Firm building emergency housing for Ukrainians gets injunction to prevent protester site ‘blockade’

Pastures New Accommodation says up to 50 protesters have been preventing people and vehicles from entering or leaving

A company constructing emergency accommodation facilities in Co Kildare for hundreds of Ukrainian refugees has secured a temporary High Court injunction restraining protesters from blocking the entrances to the site.

Total Experience Limited, trading as Pastures New Accommodation, is building the facilities at Newhall, Naas, Co Kildare, for families fleeing the war that began two years ago.

It claims its work is being hampered by people opposed to State provision of accommodation and who are mounting a 24-hour “blockade” of the site’s main entrances.

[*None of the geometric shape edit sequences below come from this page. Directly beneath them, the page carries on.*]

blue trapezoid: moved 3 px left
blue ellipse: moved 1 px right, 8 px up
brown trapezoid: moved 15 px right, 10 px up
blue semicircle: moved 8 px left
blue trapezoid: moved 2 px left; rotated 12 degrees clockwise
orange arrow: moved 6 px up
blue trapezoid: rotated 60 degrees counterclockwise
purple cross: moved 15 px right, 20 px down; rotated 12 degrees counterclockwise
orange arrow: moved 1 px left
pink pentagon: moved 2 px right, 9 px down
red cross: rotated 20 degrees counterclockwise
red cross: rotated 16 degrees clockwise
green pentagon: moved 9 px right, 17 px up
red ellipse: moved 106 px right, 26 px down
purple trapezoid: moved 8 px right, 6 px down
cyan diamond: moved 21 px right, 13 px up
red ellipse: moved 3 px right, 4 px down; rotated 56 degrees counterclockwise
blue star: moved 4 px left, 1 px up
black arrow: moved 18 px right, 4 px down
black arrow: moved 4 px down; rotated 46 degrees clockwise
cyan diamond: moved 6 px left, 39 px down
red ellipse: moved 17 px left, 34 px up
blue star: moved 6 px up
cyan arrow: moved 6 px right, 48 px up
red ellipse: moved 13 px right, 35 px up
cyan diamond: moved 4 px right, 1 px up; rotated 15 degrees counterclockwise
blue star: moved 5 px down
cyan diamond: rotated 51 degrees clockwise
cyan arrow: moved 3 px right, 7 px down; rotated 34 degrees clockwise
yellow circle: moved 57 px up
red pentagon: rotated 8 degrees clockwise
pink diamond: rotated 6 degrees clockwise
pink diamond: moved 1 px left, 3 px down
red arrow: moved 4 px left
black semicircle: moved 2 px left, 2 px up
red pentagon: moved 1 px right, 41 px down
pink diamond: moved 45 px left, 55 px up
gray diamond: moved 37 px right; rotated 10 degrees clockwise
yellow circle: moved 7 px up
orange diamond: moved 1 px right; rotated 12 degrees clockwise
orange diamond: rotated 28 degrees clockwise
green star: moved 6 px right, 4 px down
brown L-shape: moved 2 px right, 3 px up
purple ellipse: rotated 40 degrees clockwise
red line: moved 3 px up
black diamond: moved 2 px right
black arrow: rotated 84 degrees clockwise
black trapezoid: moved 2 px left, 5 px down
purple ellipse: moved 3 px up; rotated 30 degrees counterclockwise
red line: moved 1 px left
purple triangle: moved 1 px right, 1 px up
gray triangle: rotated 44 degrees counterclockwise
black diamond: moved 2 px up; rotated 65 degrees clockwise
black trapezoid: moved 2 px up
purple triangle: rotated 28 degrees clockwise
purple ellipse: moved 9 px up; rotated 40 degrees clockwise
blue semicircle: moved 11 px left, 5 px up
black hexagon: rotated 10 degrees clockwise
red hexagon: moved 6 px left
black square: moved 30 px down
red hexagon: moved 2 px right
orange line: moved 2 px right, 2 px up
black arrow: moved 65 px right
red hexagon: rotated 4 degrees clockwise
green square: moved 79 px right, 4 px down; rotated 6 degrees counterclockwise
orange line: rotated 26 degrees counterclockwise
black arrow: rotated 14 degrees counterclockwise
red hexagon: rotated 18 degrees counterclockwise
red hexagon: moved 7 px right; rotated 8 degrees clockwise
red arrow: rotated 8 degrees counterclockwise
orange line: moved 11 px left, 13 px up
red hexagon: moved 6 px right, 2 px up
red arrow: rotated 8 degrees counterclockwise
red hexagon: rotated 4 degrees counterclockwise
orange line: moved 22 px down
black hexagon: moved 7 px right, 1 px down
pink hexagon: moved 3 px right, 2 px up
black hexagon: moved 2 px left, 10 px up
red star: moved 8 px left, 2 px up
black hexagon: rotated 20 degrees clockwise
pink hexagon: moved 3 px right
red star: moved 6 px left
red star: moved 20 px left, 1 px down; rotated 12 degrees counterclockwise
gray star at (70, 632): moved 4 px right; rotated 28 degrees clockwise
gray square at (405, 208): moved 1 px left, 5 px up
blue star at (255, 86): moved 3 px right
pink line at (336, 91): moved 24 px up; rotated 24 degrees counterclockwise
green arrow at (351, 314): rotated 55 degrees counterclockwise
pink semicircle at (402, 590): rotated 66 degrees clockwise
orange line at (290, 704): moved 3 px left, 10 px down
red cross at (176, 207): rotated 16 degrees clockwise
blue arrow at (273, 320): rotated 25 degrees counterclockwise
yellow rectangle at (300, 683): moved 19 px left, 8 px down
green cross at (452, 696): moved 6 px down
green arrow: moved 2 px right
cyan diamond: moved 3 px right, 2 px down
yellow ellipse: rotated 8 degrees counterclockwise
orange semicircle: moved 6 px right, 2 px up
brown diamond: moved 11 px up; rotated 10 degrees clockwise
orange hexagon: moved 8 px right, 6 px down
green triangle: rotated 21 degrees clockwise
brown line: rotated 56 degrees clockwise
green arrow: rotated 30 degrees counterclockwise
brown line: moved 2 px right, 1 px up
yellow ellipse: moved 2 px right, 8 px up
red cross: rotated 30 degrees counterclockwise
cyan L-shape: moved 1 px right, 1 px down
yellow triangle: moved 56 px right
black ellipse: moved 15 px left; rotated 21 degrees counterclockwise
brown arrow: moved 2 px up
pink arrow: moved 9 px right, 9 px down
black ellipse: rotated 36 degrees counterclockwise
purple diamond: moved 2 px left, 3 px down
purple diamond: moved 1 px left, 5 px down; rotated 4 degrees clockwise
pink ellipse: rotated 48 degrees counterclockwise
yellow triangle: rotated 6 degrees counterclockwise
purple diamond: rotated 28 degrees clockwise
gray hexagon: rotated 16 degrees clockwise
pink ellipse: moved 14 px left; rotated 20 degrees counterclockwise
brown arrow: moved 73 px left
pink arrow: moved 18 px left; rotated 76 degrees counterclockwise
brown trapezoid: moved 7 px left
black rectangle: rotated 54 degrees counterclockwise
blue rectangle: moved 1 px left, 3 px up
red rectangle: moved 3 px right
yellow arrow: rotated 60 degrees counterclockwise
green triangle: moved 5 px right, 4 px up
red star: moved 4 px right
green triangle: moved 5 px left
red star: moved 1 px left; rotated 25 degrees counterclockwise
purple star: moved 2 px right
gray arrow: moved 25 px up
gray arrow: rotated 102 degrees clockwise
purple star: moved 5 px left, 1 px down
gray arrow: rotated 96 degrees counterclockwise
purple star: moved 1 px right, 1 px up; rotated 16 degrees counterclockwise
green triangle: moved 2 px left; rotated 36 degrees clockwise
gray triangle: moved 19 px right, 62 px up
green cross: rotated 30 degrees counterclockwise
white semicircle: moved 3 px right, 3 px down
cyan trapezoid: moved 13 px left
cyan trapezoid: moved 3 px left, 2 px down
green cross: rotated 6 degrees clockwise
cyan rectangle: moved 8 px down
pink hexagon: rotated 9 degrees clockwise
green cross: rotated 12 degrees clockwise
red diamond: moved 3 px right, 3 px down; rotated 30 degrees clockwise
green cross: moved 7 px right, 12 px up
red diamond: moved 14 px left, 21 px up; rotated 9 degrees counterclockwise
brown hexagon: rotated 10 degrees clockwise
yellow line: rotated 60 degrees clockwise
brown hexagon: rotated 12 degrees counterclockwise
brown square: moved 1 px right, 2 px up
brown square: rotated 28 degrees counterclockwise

The company claims that in recent days up to 50 protesters have been preventing people and vehicles from entering or leaving the site by using tactics, including forming “a human shield” and parking cars in front of the entrances.


These alleged activities amount to a nuisance and an unreasonable interference with the company’s work, it claims.

On Thursday, Mr Justice Mark Sanfey granted a temporary injunction, on an ex parte basis (only the plaintiff was represented), restraining two of the alleged protesters from deliberately preventing or obstructing entrances from the site.

The interim order is also against “persons unknown” who are also alleged to be obstructing the entrances.

The firm has been contracted to provide 985 beds in 387 cabins as well as a dining marquee, laundry and recreation facilities at the site.

The facility is 90 per cent complete and is due to be ready by early March, the court heard. However, the company claims, the actions may prevent the facility from operating on time.

Seeking the injunction, Gary McCarthy SC, appearing with Barry Mansfield BL, for the plaintiff, said his client was not attempting to interfere with anyone’s lawful right to peacefully protest.

However, the blocking of the entrances is unlawful and creates a safety risk, counsel said.

The blockade commenced two days ago, when some 50 people prevented vehicles from entering the site.

The only way workers could leave was with Garda intervention. The protesters have acted in an aggressive and intimidating manner, he said.

It is also claimed some of the foreign workers at the site were racially abused while Irish staff were referred to as “traitors”.

Counsel said his client is also concerned about aggressive social media posts made by various people regarding the protest.

One post stated “All them trucks need is [fire emoji], while others stated that “[Four fire emojis] only solution man!”; “put barrels at the entrance and make fires in them. Big fires”; “put a few nails through timber and lay it down in front of the truck tyres”.

“Burn it. It will take a war are the Irish ready”.

Counsel said his client is fearful matters may escalate. He noted other buildings have been burnt after they were earmarked as accommodation for refugees.

Mr Justice Sanfey accepted the matter was urgent. He granted a temporary injunction and scheduled for the case to return next week.

However, the judge said, the parties are free to return to court before then should the need arise.